_TASK_
Within the records that follow, restate exactly the lines from the line with "de week de kinderen" down to the line with "dossier.gbSanctions", including both. Omit the pictures.

_ENTRIES SUPPLIED_
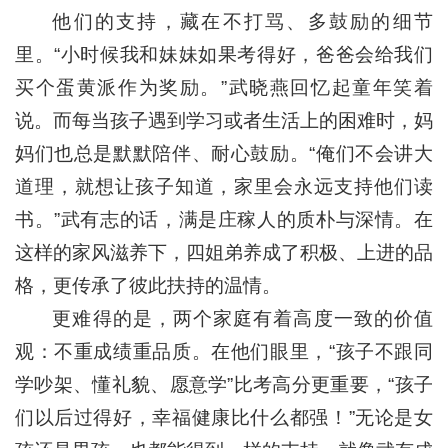
他们的支持，藏在不打骂、多鼓励的细节
里。“小时候我和妹妹如果考得好，爸爸会给我们
买个蛋黄派作为奖励。”武晓燕回忆起童年笑着
说。而每当孩子遇到学习或者生活上的困难时，妈
妈们也总是默默陪伴、耐心鼓励。“俺们不会讲大
道理，就想让孩子知道，家里会永远支持他们读
书。”武有志的话，满是庄稼人的质朴与深情。在
这样的家风滋养下，四姐弟养成了积极、上进的品
格，更传承了彼此扶持的温情。
更难得的是，两个家庭有着高度一致的价值
观：不重成绩重品质。在他们眼里，“孩子不跟同
学吵架、懂礼貌、愿意学”比考高分更重要，“孩子
们以后过得好，幸福健康比什么都强！”无论是女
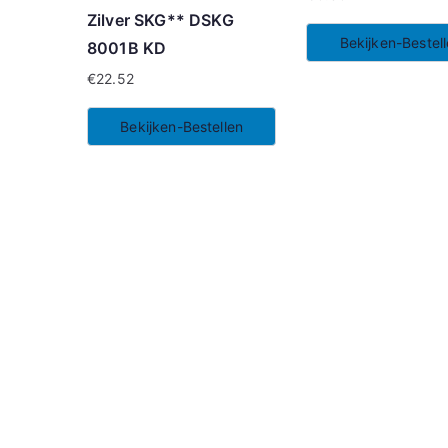
Zilver SKG** DSKG
Bekijken-Bestel
8001B KD
€
22.52
Bekijken-Bestellen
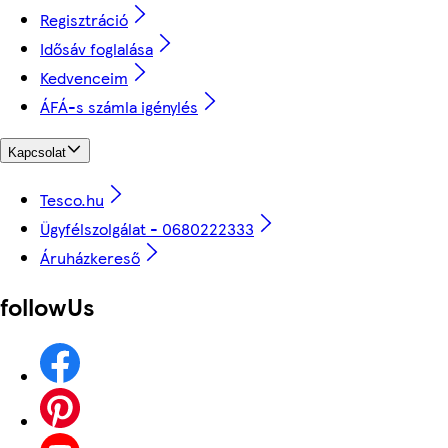
Regisztráció
Idősáv foglalása
Kedvenceim
ÁFÁ-s számla igénylés
Kapcsolat
Tesco.hu
Ügyfélszolgálat - 0680222333
Áruházkereső
followUs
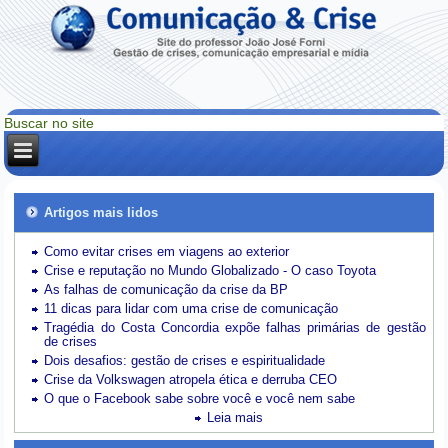
Artigos mais lidos
Como evitar crises em viagens ao exterior
Crise e reputação no Mundo Globalizado - O caso Toyota
As falhas de comunicação da crise da BP
11 dicas para lidar com uma crise de comunicação
Tragédia do Costa Concordia expõe falhas primárias de gestão
de crises
Dois desafios: gestão de crises e espiritualidade
Crise da Volkswagen atropela ética e derruba CEO
O que o Facebook sabe sobre você e você nem sabe
Leia mais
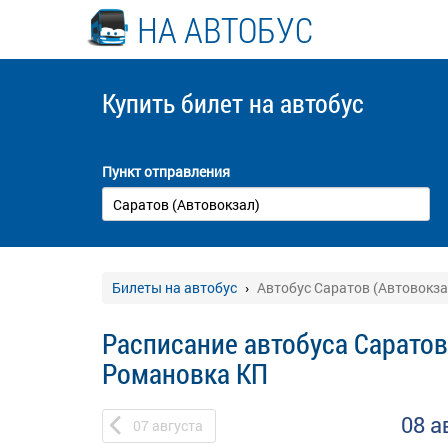
НА АВТОБУС
Купить билет
на автобус
Пункт отправления
Билеты на автобус
Автобус Саратов (Автовокза
Расписание автобуса Саратов 
Романовка КП
08 а
07
августа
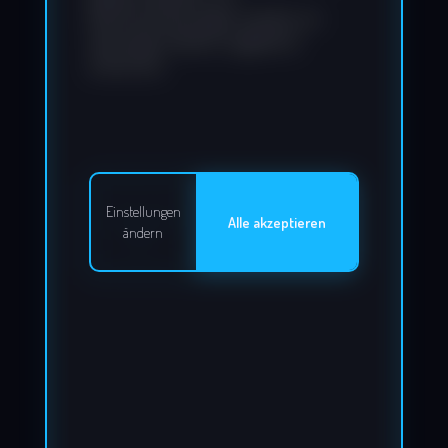
Rechtsverletzungen werden wir
derartige Inhalte umgehend
entfernen.
Einstellungen
Alle akzeptieren
ändern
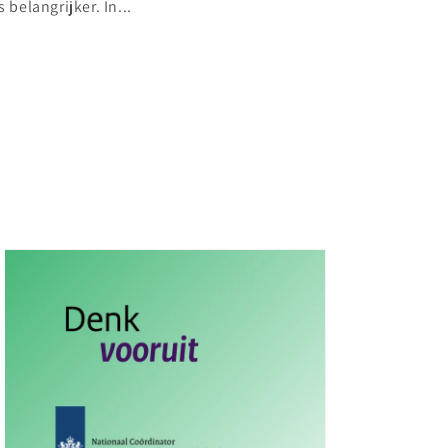
 belangrijker. In...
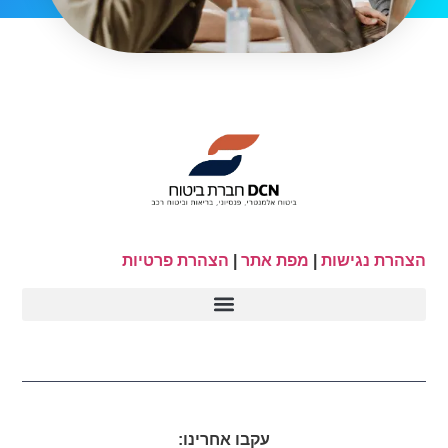
הצהרת נגישות
|
מפת אתר
|
הצהרת פרטיות
עקבו אחרינו:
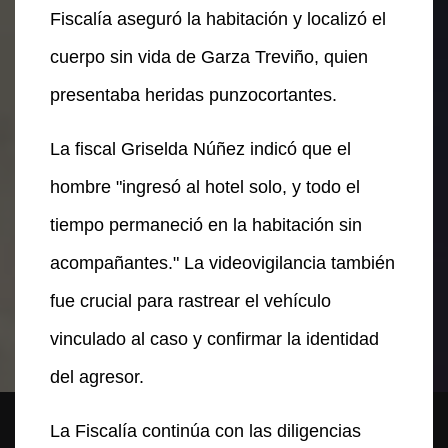
Fiscalía aseguró la habitación y localizó el
cuerpo sin vida de Garza Treviño, quien
presentaba heridas punzocortantes.
La fiscal Griselda Núñez indicó que el
hombre "ingresó al hotel solo, y todo el
tiempo permaneció en la habitación sin
acompañantes." La videovigilancia también
fue crucial para rastrear el vehículo
vinculado al caso y confirmar la identidad
del agresor.
La Fiscalía continúa con las diligencias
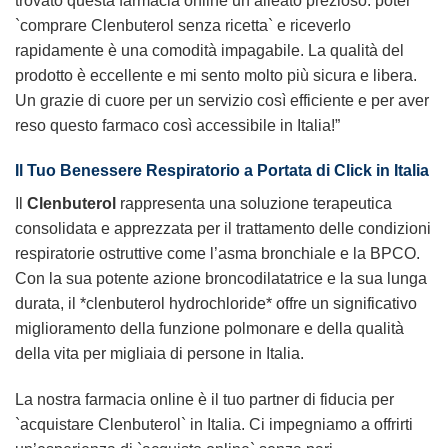
trovato questa farmacia online un alleato prezioso: poter
`comprare Clenbuterol senza ricetta` e riceverlo
rapidamente è una comodità impagabile. La qualità del
prodotto è eccellente e mi sento molto più sicura e libera.
Un grazie di cuore per un servizio così efficiente e per aver
reso questo farmaco così accessibile in Italia!”
Il Tuo Benessere Respiratorio a Portata di Click in Italia
Il
Clenbuterol
rappresenta una soluzione terapeutica
consolidata e apprezzata per il trattamento delle condizioni
respiratorie ostruttive come l’asma bronchiale e la BPCO.
Con la sua potente azione broncodilatatrice e la sua lunga
durata, il *clenbuterol hydrochloride* offre un significativo
miglioramento della funzione polmonare e della qualità
della vita per migliaia di persone in Italia.
La nostra farmacia online è il tuo partner di fiducia per
`acquistare Clenbuterol` in Italia. Ci impegniamo a offrirti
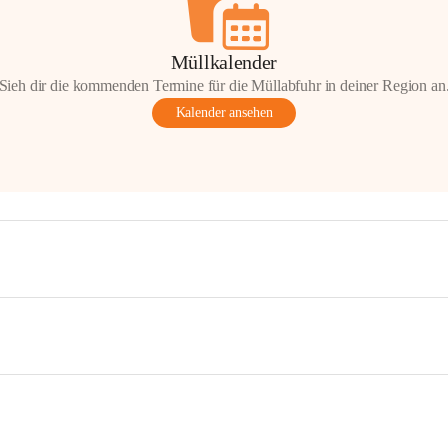
Müllkalender
Sieh dir die kommenden Termine für die Müllabfuhr in deiner Region an
Kalender ansehen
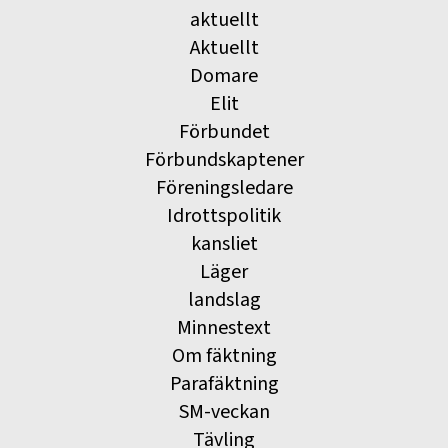
aktuellt
Aktuellt
Domare
Elit
Förbundet
Förbundskaptener
Föreningsledare
Idrottspolitik
kansliet
Läger
landslag
Minnestext
Om fäktning
Parafäktning
SM-veckan
Tävling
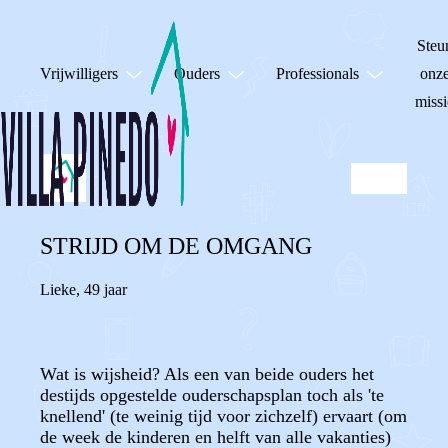
Steu
Vrijwilligers
Ouders
Professionals
onz
missi
STRIJD OM DE OMGANG
Lieke
,
49 jaar
Wat is wijsheid? Als een van beide ouders het
destijds opgestelde ouderschapsplan toch als 'te
knellend' (te weinig tijd voor zichzelf) ervaart (om
de week de kinderen en helft van alle vakanties)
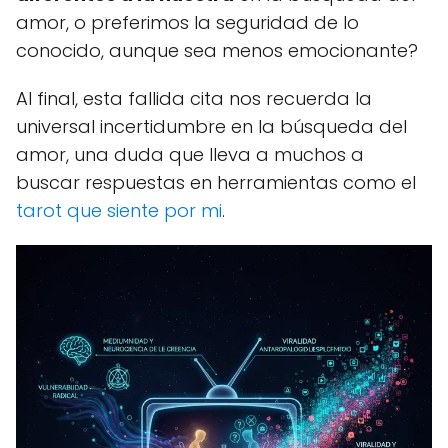
amor, o preferimos la seguridad de lo
conocido, aunque sea menos emocionante?
Al final, esta fallida cita nos recuerda la
universal incertidumbre en la búsqueda del
amor, una duda que lleva a muchos a
buscar respuestas en herramientas como el
tarot que siente por mi
.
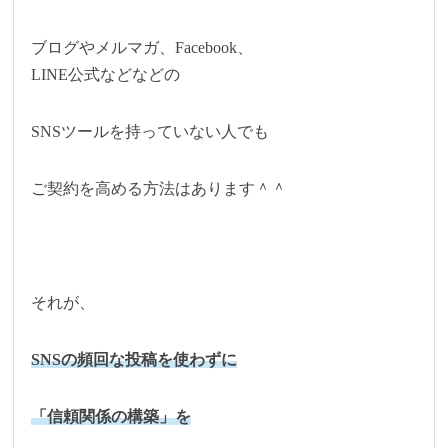
ブログやメルマガ、Facebook、
LINE公式などなどの
SNSツールを持っていない人でも
ご契約を高める方法はあります＾＾
それが、
SNSの頻回な投稿を使わずに
「信頼関係の構築」を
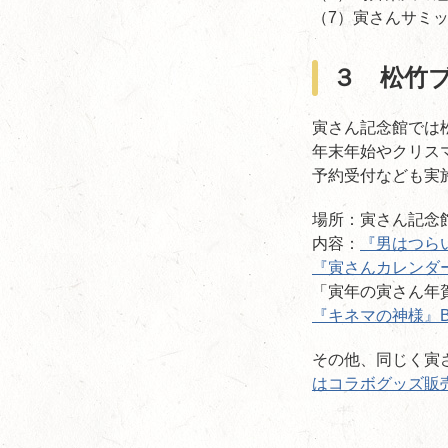
（7）寅さんサミット I
３ 松竹
寅さん記念館では
年末年始やクリスマ
予約受付なども実
場所：寅さん記念
内容：
『男はつら
『寅さんカレンダー
「寅年の寅さん年
『キネマの神様』Blu
その他、同じく寅
はコラボグッズ販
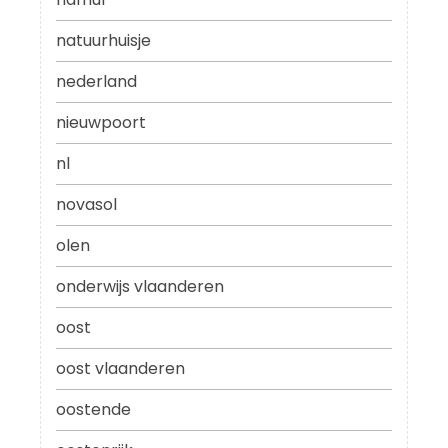
natuurhuisje
nederland
nieuwpoort
nl
novasol
olen
onderwijs vlaanderen
oost
oost vlaanderen
oostende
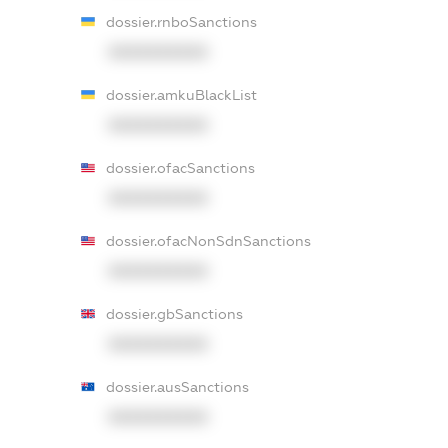
dossier.rnboSanctions
XXXXXXXXXX
dossier.amkuBlackList
XXXXXXXXXX
dossier.ofacSanctions
XXXXXXXXXX
dossier.ofacNonSdnSanctions
XXXXXXXXXX
dossier.gbSanctions
XXXXXXXXXX
dossier.ausSanctions
XXXXXXXXXX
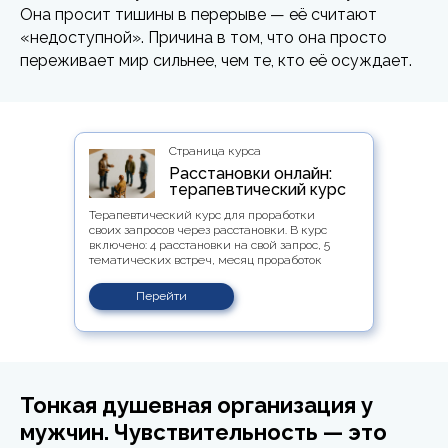
Она просит тишины в перерыве — её считают
«недоступной». Причина в том, что она просто
переживает мир сильнее, чем те, кто её осуждает.
Страница курса
Расстановки онлайн:
терапевтический курс
Терапевтический курс для проработки
своих запросов через расстановки. В курс
включено: 4 расстановки на свой запрос, 5
тематических встреч, месяц проработок
Перейти
Тонкая душевная организация у
мужчин. Чувствительность — это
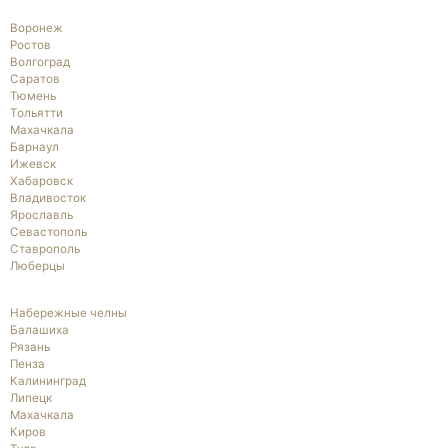
Воронеж
Ростов
Волгоград
Саратов
Тюмень
Тольятти
Махачкала
Барнаул
Ижевск
Хабаровск
Владивосток
Ярославль
Севастополь
Ставрополь
Люберцы
Набережные челны
Балашиха
Рязань
Пенза
Калининград
Липецк
Махачкала
Киров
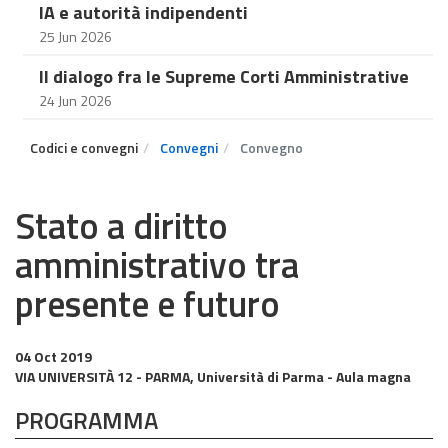
IA e autorità indipendenti
25 Jun 2026
Il dialogo fra le Supreme Corti Amministrative
24 Jun 2026
Codici e convegni
Convegni
Convegno
Stato a diritto
amministrativo tra
presente e futuro
04 Oct 2019
VIA UNIVERSITÀ 12 - PARMA, Università di Parma - Aula magna
PROGRAMMA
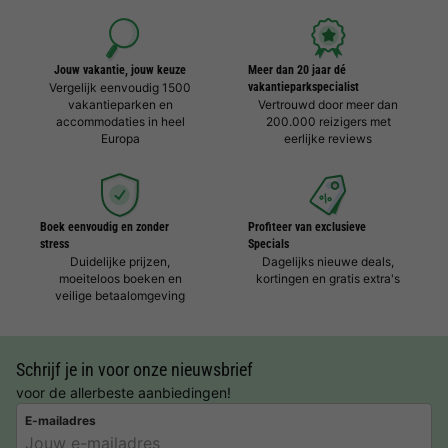
Jouw vakantie, jouw keuze
Meer dan 20 jaar dé
Vergelijk eenvoudig 1500
vakantieparkspecialist
vakantieparken en
Vertrouwd door meer dan
accommodaties in heel
200.000 reizigers met
Europa
eerlijke reviews
Boek eenvoudig en zonder
Profiteer van exclusieve
stress
Specials
Duidelijke prijzen,
Dagelijks nieuwe deals,
moeiteloos boeken en
kortingen en gratis extra's
veilige betaalomgeving
Schrijf je in voor onze nieuwsbrief
voor de allerbeste aanbiedingen!
E-mailadres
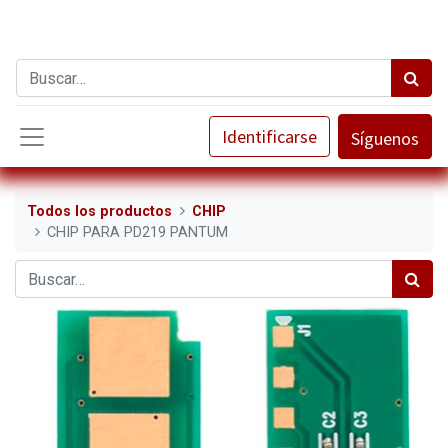
Identificarse
Síguenos
Todos los productos
CHIP
CHIP PARA PD219 PANTUM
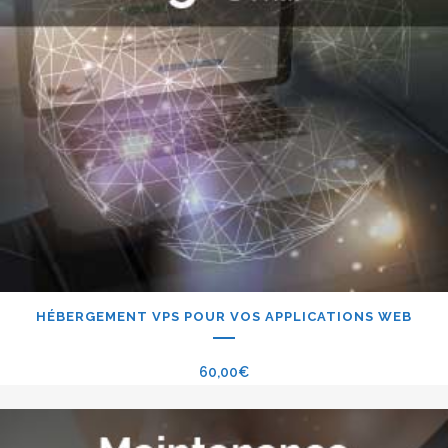
HÉBERGEMENT VPS POUR VOS APPLICATIONS WEB
60,00
€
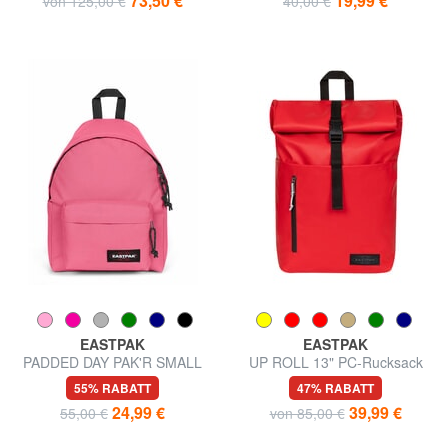
73,50 €
19,99 €
von 125,00 €
40,00 €
EASTPAK
EASTPAK
PADDED DAY PAK'R SMALL
UP ROLL 13" PC-Rucksack
Rucksack mit Tablet-
55% RABATT
47% RABATT
Halterung
24,99 €
39,99 €
55,00 €
von 85,00 €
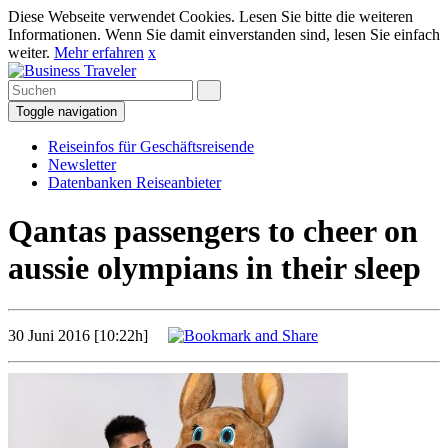
Diese Webseite verwendet Cookies. Lesen Sie bitte die weiteren
Informationen. Wenn Sie damit einverstanden sind, lesen Sie einfach
weiter.
Mehr erfahren
x
Toggle navigation
Reiseinfos für Geschäftsreisende
Newsletter
Datenbanken Reiseanbieter
Qantas passengers to cheer on
aussie olympians in their sleep
30 Juni 2016 [10:22h]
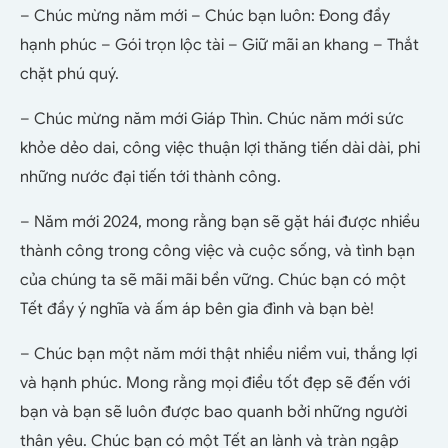
– Chúc mừng năm mới – Chúc bạn luôn: Đong đầy
hạnh phúc – Gói trọn lộc tài – Giữ mãi an khang – Thắt
chặt phú quý.
– Chúc mừng năm mới Giáp Thìn. Chúc năm mới sức
khỏe dẻo dai, công việc thuận lợi thăng tiến dài dài, phi
những nước đại tiến tới thành công.
– Năm mới 2024, mong rằng bạn sẽ gặt hái được nhiều
thành công trong công việc và cuộc sống, và tình bạn
của chúng ta sẽ mãi mãi bền vững. Chúc bạn có một
Tết đầy ý nghĩa và ấm áp bên gia đình và bạn bè!
– Chúc bạn một năm mới thật nhiều niềm vui, thắng lợi
và hạnh phúc. Mong rằng mọi điều tốt đẹp sẽ đến với
bạn và bạn sẽ luôn được bao quanh bởi những người
thân yêu. Chúc bạn có một Tết an lành và tràn ngập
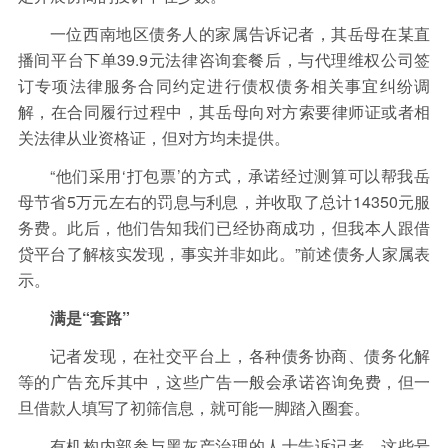
一位西南地区债务人的家属告诉记者，其岳母在某直
播间平台下单39.9元法律咨询套餐后，与代理维权公司签
订专项法律服务合同约定进行债权债务相关事宜纠纷调
解，在合同履行过程中，其岳母向对方索要律师证或者相
关法律从业资格证，但对方均未提供。
“他们采用‘打包票’的方式，承诺经过测算可以帮我岳
母节省5万元左右的罚息与利息，并收取了总计14350元服
务费。此后，他们告知我们已经协商成功，但我本人跟借
贷平台了解核实发现，事实并非如此。”前述债务人家属表
示。
满是“套路”
记者发现，在社交平台上，各种债务协商、债务化解
等的广告充斥其中，这些广告一般会承诺咨询免费，但一
旦借款人填写了初筛信息，就可能一脚踏入圈套。
有机构内部参与黑灰产治理的人士告诉记者，这些号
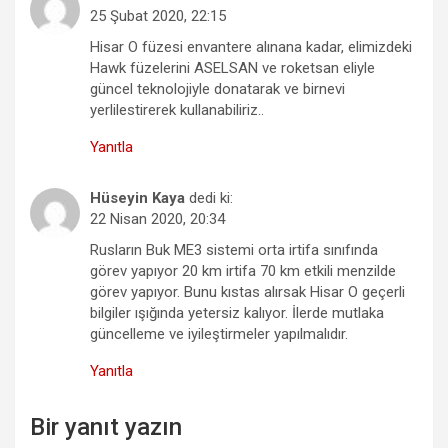
25 Şubat 2020, 22:15
Hisar O füzesi envantere alınana kadar, elimizdeki
Hawk füzelerini ASELSAN ve roketsan eliyle
güncel teknolojiyle donatarak ve birnevi
yerlilestirerek kullanabiliriz..
Yanıtla
Hüseyin Kaya
dedi ki:
22 Nisan 2020, 20:34
Rusların Buk ME3 sistemi orta irtifa sınıfında
görev yapıyor 20 km irtifa 70 km etkili menzilde
görev yapıyor. Bunu kıstas alırsak Hisar O geçerli
bilgiler ışığında yetersiz kalıyor. İlerde mutlaka
güncelleme ve iyileştirmeler yapılmalıdır.
Yanıtla
Bir yanıt yazın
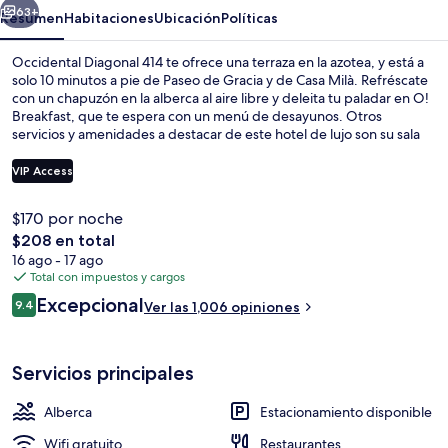
63+
Resumen
Habitaciones
Ubicación
Políticas
Occidental Diagonal 414 te ofrece una terraza en la azotea, y está a
solo 10 minutos a pie de Paseo de Gracia y de Casa Milà. Refréscate
con un chapuzón en la alberca al aire libre y deleita tu paladar en O!
Breakfast, que te espera con un menú de desayunos. Otros
servicios y amenidades a destacar de este hotel de lujo son su sala
de fitness abierta las 24 horas, su bar junto a la alberca y su bar o
lounge. A otros visitantes les gusta la propiedad por sus atractivos
VIP Access
turísticos, y porque está a una corta distancia a pie de algunas
opciones de transporte público: Estación de metro Verdaguer está
$170 por noche
a 5 minutos y Estación de metro Diagonal está a 6 minutos.
Alberca al aire libre, acceso de 09:00 
El
$208 en total
precio
16 ago - 17 ago
total
Total con impuestos y cargos
es
Opiniones
Excepcional
9.4
Ver las 1,006 opiniones
de
9.4 de 10,
$208
Servicios principales
Alberca
Estacionamiento disponible
Wifi gratuito
Restaurantes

_PROBLEM SOLUTION_
de week de kinderen en helft van alle vakanties)
amor, o preferimos la seguridad de lo
conocido, aunque sea menos emocionante?
Al final, esta fallida cita nos recuerda la
universal incertidumbre en la búsqueda del
amor, una duda que lleva a muchos a
buscar respuestas en herramientas como el
tarot que siente por mi
.
ブログやメルマガ、Facebook、
LINE公式などなどの
SNSツールを持っていない人でも
ご契約を高める方法はあります＾＾
それが、
SNSの頻回な投稿を使わずに
「信頼関係の構築」を
（7）寅さんサミット I
３ 松竹
寅さん記念館では
年末年始やクリスマ
予約受付なども実
場所：寅さん記念
内容：
『男はつら
『寅さんカレンダー
「寅年の寅さん年
『キネマの神様』Blu
その他、同じく寅
はコラボグッズ販
natuurhuisje
nederland
nieuwpoort
nl
novasol
olen
onderwijs vlaanderen
oost
oost vlaanderen
oostende
dossier.rnboSanctions
XXXXXXXXXX
dossier.amkuBlackList
XXXXXXXXXX
dossier.ofacSanctions
XXXXXXXXXX
dossier.ofacNonSdnSanctions
XXXXXXXXXX
dossier.gbSanctions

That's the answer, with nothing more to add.